▶ REQUIRED WORK
The answer must be one number: how many lines below contain the word "Dokumentation".

[Data entries]
===

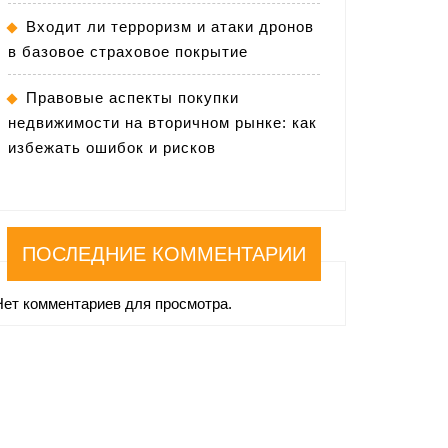
Входит ли терроризм и атаки дронов
в базовое страховое покрытие
Правовые аспекты покупки
недвижимости на вторичном рынке: как
избежать ошибок и рисков
ПОСЛЕДНИЕ КОММЕНТАРИИ
Нет комментариев для просмотра.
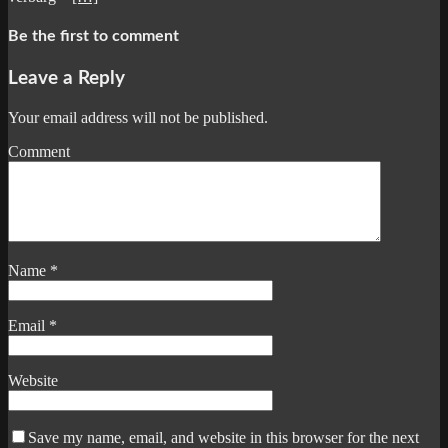
Be the first to comment
Leave a Reply
Your email address will not be published.
Comment
Name
*
Email
*
Website
Save my name, email, and website in this browser for the next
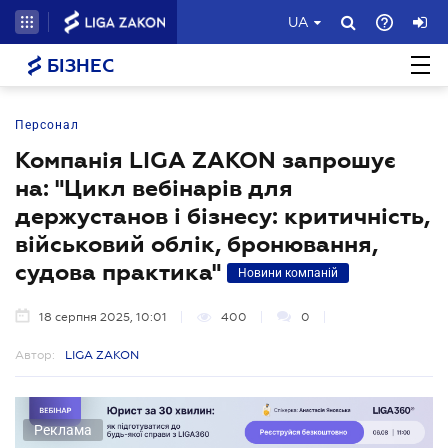
UA
БІЗНЕС
Персонал
Компанія LIGA ZAKON запрошує
на: "Цикл вебінарів для
держустанов і бізнесу: критичність,
військовий облік, бронювання,
судова практика"
Новини компаній
18 серпня 2025, 10:01
400
0
Автор:
LIGA ZAKON
Реклама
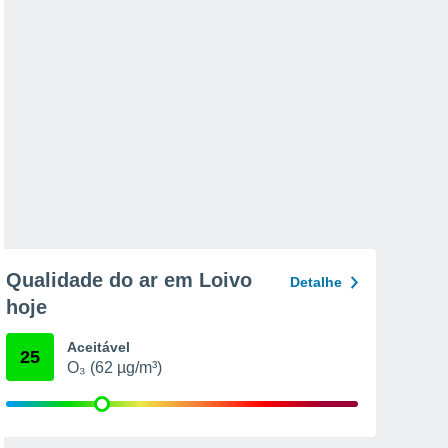
Qualidade do ar em Loivo
Detalhe
hoje
Aceitável
25
O₃ (62 µg/m³)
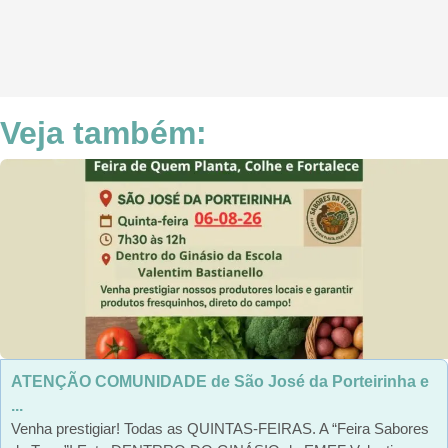
Veja também:
ATENÇÃO COMUNIDADE de São José da Porteirinha e
...
Venha prestigiar! Todas as QUINTAS-FEIRAS. A “Feira Sabores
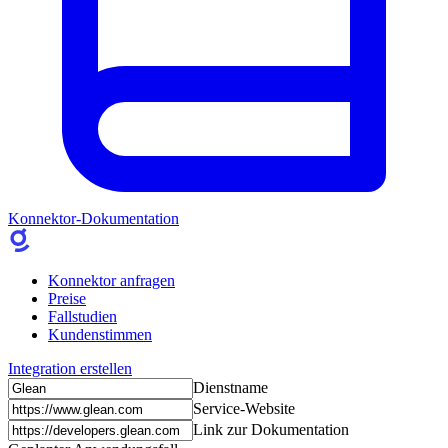
Konnektor-Dokumentation
Konnektor anfragen
Preise
Fallstudien
Kundenstimmen
Integration erstellen
Dienstname
Service-Website
Link zur Dokumentation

===

▶ RESPONSE AREA
2